Le texte travaille, avant tout, sur l'expérience de ceux à qui un être cher fut un jour arraché. Si la figure des Subsahariens déportés vers le Nouveau Monde apparaît sur les images comme figée, privée du moindre souffle de vie, celle de ceux auxquels ils étaient liés a tout simplement été ensevelie sous les épaisseurs d'un silence multiséculaire. Y compris sur le sol subsaharien. C'est pourtant là que vécurent et moururent les communautés, les familles, les individus, qui devaient ne jamais revoir les leurs. Ceux qui attendirent jusqu'au soir de leur vie, un retour qui n'advint jamais. Ceux qui cherchèrent sans savoir où. Ceux qui ne surent vraiment ni ce qui se passait, ni comment agir. Ceux qui furent capturés, sans être déportés en fin de compte. Ceux qui durent quitter leur sol natal, trouver une terre d'accueil, pour échapper à la capture. Ce sont ces figures effacées de la mémoire subsaharienne et mondiale que l'on rencontre dans La saison de l'ombre. Les personnages principaux du roman viennent rappeler que la majorité des Subsahariens de l'époque n'étaient ni des captifs, ni des trafiquants d'hommes. Il s'agissait de personnes simples, dépourvues du moindre pouvoir sur les événements.

La saison de l'ombre présente une population devant faire face, du jour au lendemain, à une situation imprévue et incompréhensible. D'ailleurs, les Mulongo, puisque c'est d'eux qu'il est question, ne s'expliqueront pas ce qui est arrivé. Ils ne seront que quelques-uns à approcher la vérité qui sera pleinement donnée au lecteur, par un lent mécanisme de dévoilement. Les plus fortes parmi les individualités constituant ce groupe humain sont rendues saillantes.

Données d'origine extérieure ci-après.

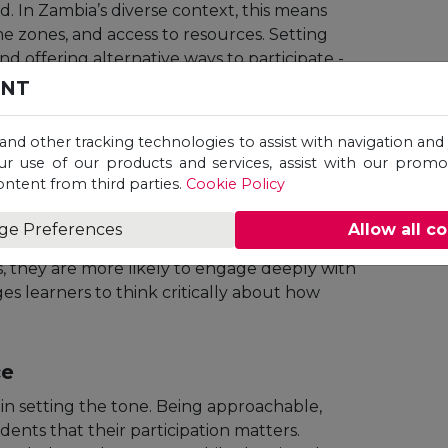
rd. In Zambia’s diverse context, this means
me zones, and access to resources. Setting
nd offering alternative ways to participate -
onnectivity issues- creates an equitable
ENT
d and valued, they are more likely to
 and other tracking technologies to assist with navigation and 
ur use of our products and services, assist with our prom
ontent
ontent from third parties.
Cookie Policy
ocal examples or Zambian case studies makes
ge Preferences
Allow all c
 When students see their own context
s, they are more likely to engage deeply with
es learners to think critically about how
ce
e in setting the tone. Being approachable,
dents that their participation matters.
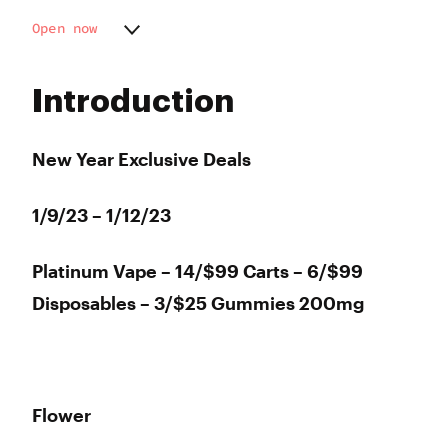
Open now
Monday
9:00 am - 9:00 pm
Tuesday
9:00 am - 9:00 pm
Introduction
Wednesday
9:00 am - 9:00 pm
Thursday
9:00 am - 9:00 pm
Friday
9:00 am - 9:00 pm
New Year Exclusive Deals
Saturday
9:00 am - 9:00 pm
Sunday
9:00 am - 9:00 pm
1/9/23 – 1/12/23
Platinum Vape – 14/$99 Carts – 6/$99
Disposables – 3/$25 Gummies 200mg
Flower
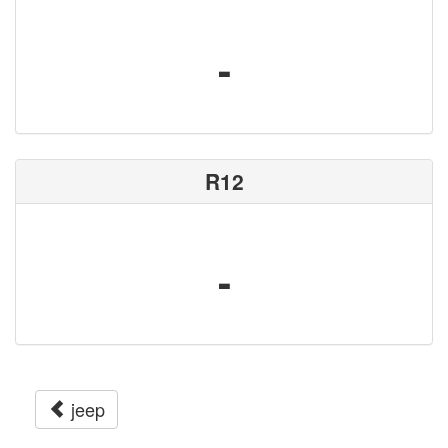
-
R12
-
jeep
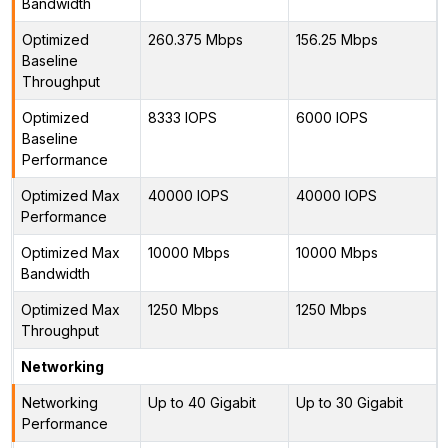
Bandwidth
Optimized
260.375 Mbps
156.25 Mbps
Baseline
Throughput
Optimized
8333 IOPS
6000 IOPS
Baseline
Performance
Optimized Max
40000 IOPS
40000 IOPS
Performance
Optimized Max
10000 Mbps
10000 Mbps
Bandwidth
Optimized Max
1250 Mbps
1250 Mbps
Throughput
Networking
Networking
Up to 40 Gigabit
Up to 30 Gigabit
Performance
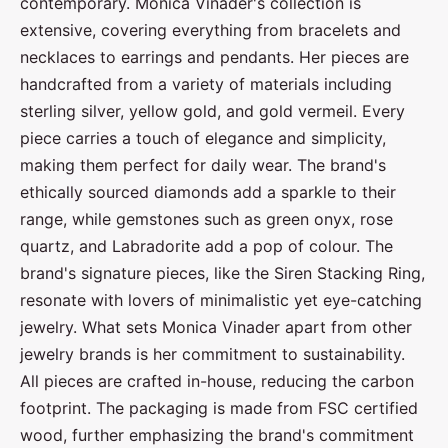
contemporary. Monica Vinader's collection is
extensive, covering everything from bracelets and
necklaces to earrings and pendants. Her pieces are
handcrafted from a variety of materials including
sterling silver, yellow gold, and gold vermeil. Every
piece carries a touch of elegance and simplicity,
making them perfect for daily wear. The brand's
ethically sourced diamonds add a sparkle to their
range, while gemstones such as green onyx, rose
quartz, and Labradorite add a pop of colour. The
brand's signature pieces, like the Siren Stacking Ring,
resonate with lovers of minimalistic yet eye-catching
jewelry. What sets Monica Vinader apart from other
jewelry brands is her commitment to sustainability.
All pieces are crafted in-house, reducing the carbon
footprint. The packaging is made from FSC certified
wood, further emphasizing the brand's commitment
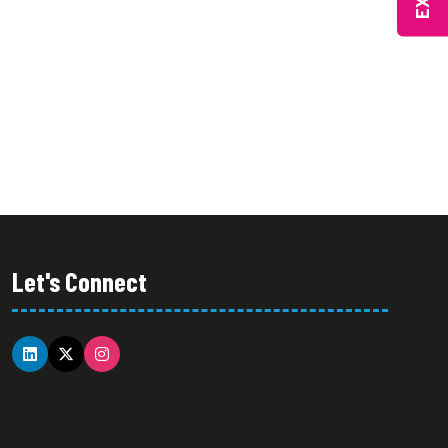
IN
NEW
A
TAB)
NEW
TAB)
Let's Connect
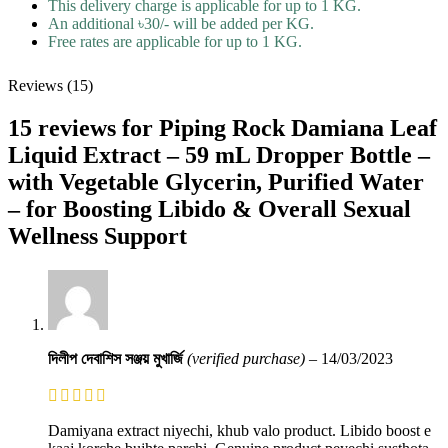
This delivery charge is applicable for up to 1 KG.
An additional ৳30/- will be added per KG.
Free rates are applicable for up to 1 KG.
Reviews (15)
15 reviews for
Piping Rock Damiana Leaf
Liquid Extract – 59 mL Dropper Bottle –
with Vegetable Glycerin, Purified Water
– for Boosting Libido & Overall Sexual
Wellness Support
দিলীপ দেবাশিস সঞ্জয় মুখার্জি
(verified purchase)
–
14/03/2023
Damiyana extract niyechi, khub valo product. Libido boost e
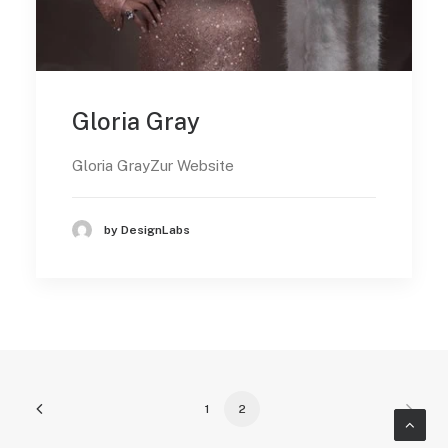
Gloria Gray
Gloria GrayZur Website
by DesignLabs
1
2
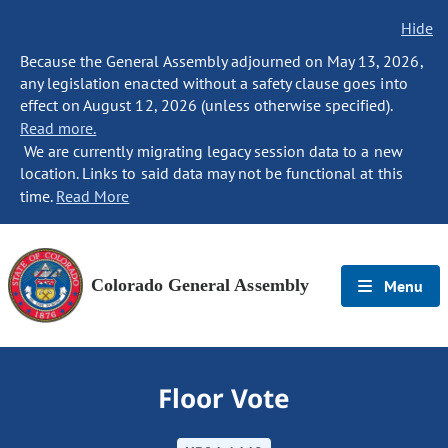
Hide
Because the General Assembly adjourned on May 13, 2026,
any legislation enacted without a safety clause goes into
effect on August 12, 2026 (unless otherwise specified).
Read more.
We are currently migrating legacy session data to a new
location. Links to said data may not be functional at this
time.
Read More
Colorado General Assembly
Menu
Floor Vote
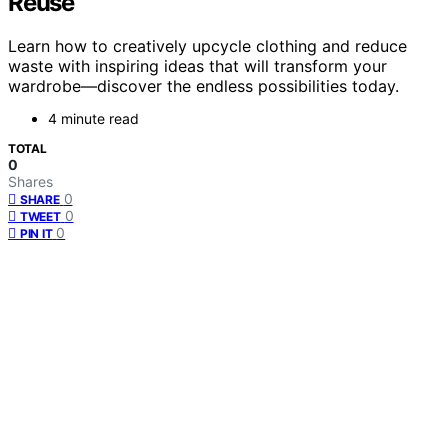
Reuse
Learn how to creatively upcycle clothing and reduce
waste with inspiring ideas that will transform your
wardrobe—discover the endless possibilities today.
4 minute read
TOTAL
0
Shares
0
SHARE
0
TWEET
0
PIN IT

Le lecteur s'attachera, évidemment, au destin des femmes : Eyabe, Ebeise, Ebusi… Ce sont elles, en effet, qui incarnent, de la façon la plus poignante, la nécessité d'agir pour donner un sens aux événements ou, tout simplement, le chagrin de la perte. Il serait cependant dommage de ne pas accorder la même importance aux figures masculines, elles aussi prises dans la tourmente, comme on le voit avec le Mukano, Mutimbo ou Mukudi. J'ai voulu écrire un texte sensible, qui mette au premier plan l'humanité des personnages. Leurs émotions, leurs sentiments. Toutes ces évidences qui ne nous viennent plus à l'esprit, lorsque nous regardons les peintures de corps entassés à fond de cale ou de captifs entravés.